--- Try it ---
Pull every "that" line out of the data below.

--- Stored data entries ---
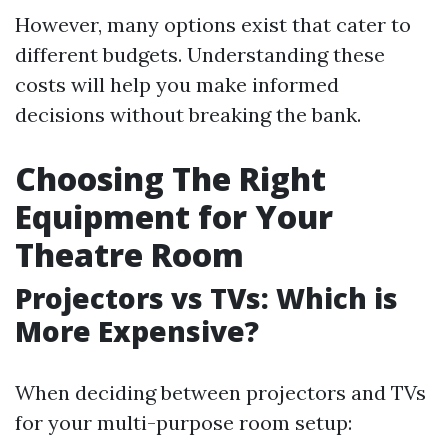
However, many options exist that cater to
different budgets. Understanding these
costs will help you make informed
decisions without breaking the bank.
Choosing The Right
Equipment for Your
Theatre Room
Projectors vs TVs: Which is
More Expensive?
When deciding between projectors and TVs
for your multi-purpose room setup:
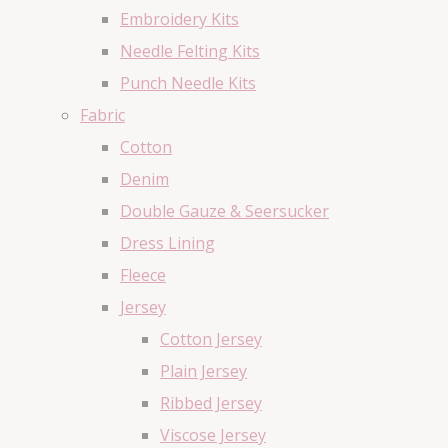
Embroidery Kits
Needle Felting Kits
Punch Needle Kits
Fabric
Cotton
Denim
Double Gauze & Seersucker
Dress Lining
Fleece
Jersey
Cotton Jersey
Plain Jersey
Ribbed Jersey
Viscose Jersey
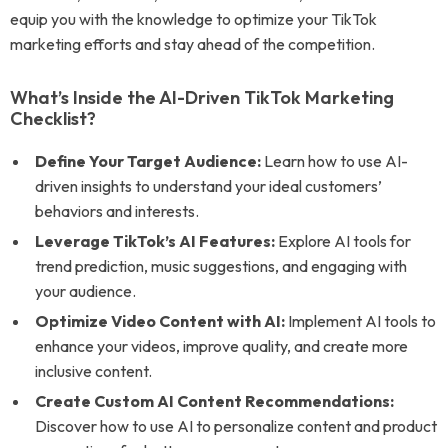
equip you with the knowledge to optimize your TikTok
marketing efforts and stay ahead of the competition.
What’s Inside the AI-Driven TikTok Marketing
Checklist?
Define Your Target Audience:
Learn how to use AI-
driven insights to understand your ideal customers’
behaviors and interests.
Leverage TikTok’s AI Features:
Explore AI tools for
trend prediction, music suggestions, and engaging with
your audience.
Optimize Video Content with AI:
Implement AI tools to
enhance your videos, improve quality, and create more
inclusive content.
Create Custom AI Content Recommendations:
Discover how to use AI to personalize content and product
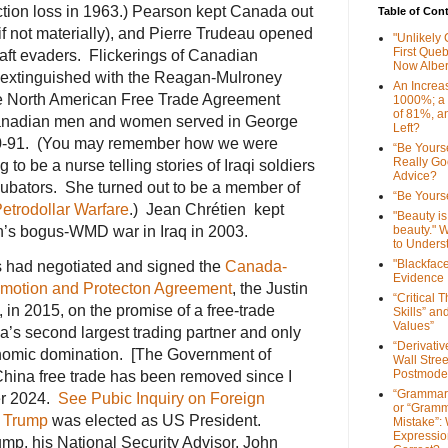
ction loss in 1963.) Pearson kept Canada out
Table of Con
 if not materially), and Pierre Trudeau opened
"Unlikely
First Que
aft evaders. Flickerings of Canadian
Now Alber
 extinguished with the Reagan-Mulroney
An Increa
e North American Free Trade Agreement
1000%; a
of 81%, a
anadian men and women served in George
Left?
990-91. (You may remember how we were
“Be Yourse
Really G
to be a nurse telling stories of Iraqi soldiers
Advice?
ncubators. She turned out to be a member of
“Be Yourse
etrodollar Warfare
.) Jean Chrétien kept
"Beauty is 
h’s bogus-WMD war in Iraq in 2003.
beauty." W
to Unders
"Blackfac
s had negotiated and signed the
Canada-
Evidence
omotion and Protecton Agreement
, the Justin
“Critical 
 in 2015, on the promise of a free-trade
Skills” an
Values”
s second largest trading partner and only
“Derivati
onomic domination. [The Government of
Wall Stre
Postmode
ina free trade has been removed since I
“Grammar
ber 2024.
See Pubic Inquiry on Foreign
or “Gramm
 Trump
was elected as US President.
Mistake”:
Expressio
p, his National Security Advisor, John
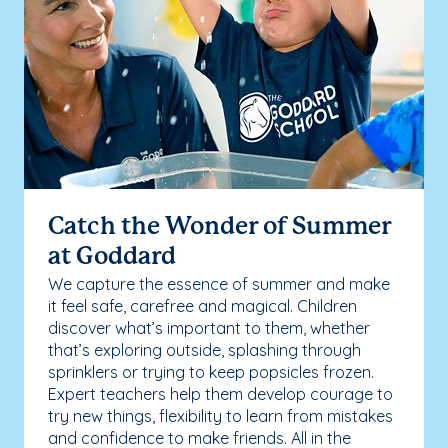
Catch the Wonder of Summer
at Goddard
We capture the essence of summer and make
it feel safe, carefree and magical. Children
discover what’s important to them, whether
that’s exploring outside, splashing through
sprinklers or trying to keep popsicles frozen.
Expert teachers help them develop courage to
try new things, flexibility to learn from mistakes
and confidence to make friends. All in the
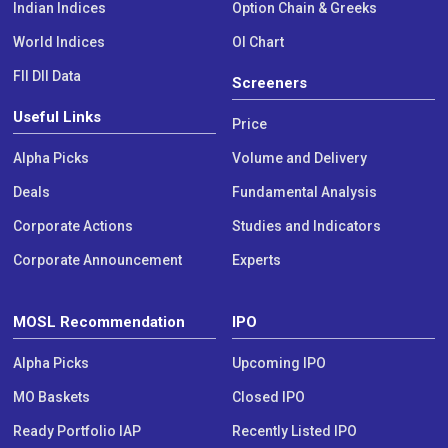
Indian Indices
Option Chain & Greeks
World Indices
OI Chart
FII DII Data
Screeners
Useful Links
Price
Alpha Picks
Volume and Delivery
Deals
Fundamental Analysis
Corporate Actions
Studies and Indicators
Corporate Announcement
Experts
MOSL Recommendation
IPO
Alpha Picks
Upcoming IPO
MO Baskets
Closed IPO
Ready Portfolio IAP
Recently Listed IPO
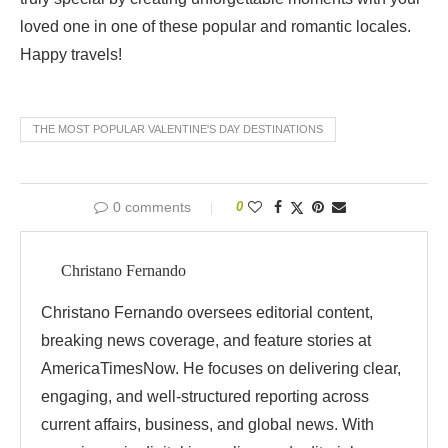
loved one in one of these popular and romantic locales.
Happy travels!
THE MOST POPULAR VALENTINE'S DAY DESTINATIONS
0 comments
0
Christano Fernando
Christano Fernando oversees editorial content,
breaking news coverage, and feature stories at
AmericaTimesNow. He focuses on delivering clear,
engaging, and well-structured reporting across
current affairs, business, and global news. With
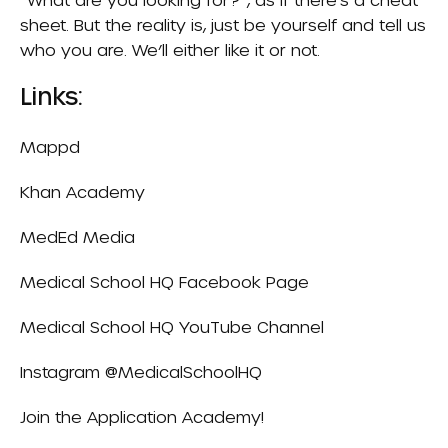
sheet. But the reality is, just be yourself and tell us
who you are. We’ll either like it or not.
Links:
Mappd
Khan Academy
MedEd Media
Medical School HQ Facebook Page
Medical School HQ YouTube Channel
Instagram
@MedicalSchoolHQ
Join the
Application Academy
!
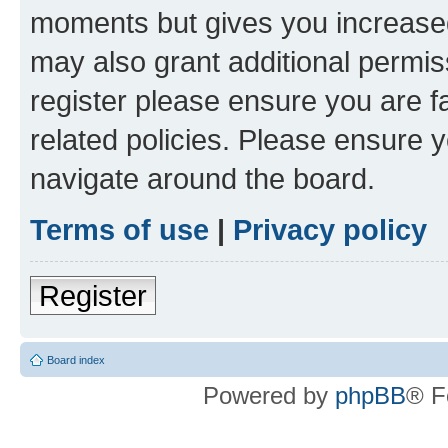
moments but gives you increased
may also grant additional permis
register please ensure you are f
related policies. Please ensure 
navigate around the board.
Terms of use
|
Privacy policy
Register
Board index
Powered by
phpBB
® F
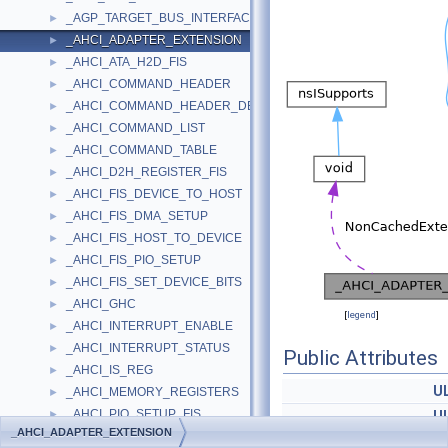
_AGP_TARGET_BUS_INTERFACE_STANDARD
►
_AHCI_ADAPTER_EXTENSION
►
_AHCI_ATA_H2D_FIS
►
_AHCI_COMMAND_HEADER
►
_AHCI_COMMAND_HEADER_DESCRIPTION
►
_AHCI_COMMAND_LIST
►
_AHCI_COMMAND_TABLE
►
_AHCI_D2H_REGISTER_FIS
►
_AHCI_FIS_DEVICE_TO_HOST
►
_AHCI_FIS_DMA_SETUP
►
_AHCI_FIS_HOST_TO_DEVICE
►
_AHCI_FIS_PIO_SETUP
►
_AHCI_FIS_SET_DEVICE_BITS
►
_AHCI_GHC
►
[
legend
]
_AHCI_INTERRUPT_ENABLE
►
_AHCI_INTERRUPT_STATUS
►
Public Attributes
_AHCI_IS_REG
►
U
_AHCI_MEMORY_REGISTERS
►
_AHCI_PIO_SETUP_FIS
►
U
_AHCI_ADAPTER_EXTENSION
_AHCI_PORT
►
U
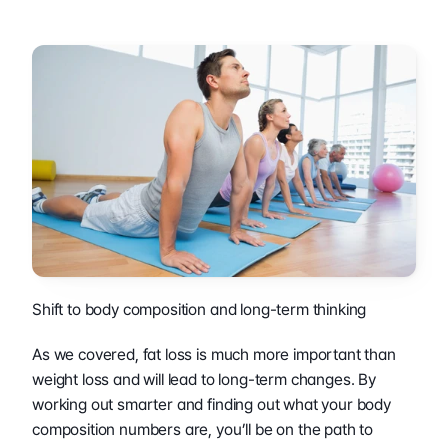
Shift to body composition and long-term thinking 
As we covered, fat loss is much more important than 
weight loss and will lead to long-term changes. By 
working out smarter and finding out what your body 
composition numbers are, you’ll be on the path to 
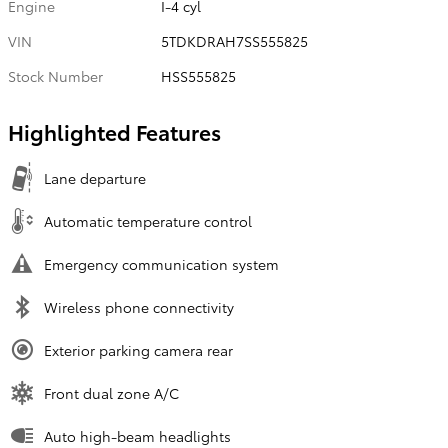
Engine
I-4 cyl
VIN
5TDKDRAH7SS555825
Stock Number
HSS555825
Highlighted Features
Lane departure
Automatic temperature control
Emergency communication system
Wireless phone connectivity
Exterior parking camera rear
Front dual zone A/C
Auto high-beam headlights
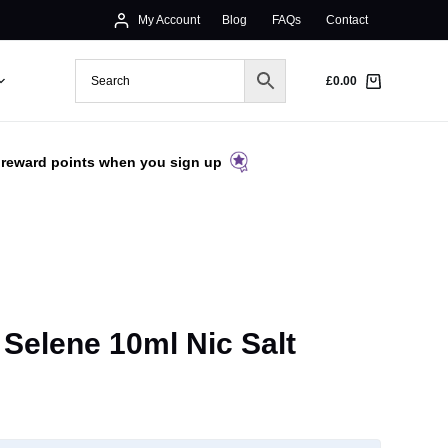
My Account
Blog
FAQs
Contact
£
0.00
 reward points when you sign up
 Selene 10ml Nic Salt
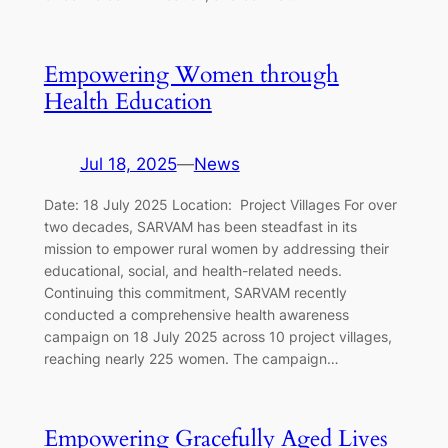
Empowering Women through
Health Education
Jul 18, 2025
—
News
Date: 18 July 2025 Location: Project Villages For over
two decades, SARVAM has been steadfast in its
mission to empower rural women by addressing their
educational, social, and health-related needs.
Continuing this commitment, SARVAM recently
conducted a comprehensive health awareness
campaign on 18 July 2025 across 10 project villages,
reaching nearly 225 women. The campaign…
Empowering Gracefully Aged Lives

--- Result of this task ---
However, many options exist that cater to
that’s exploring outside, splashing through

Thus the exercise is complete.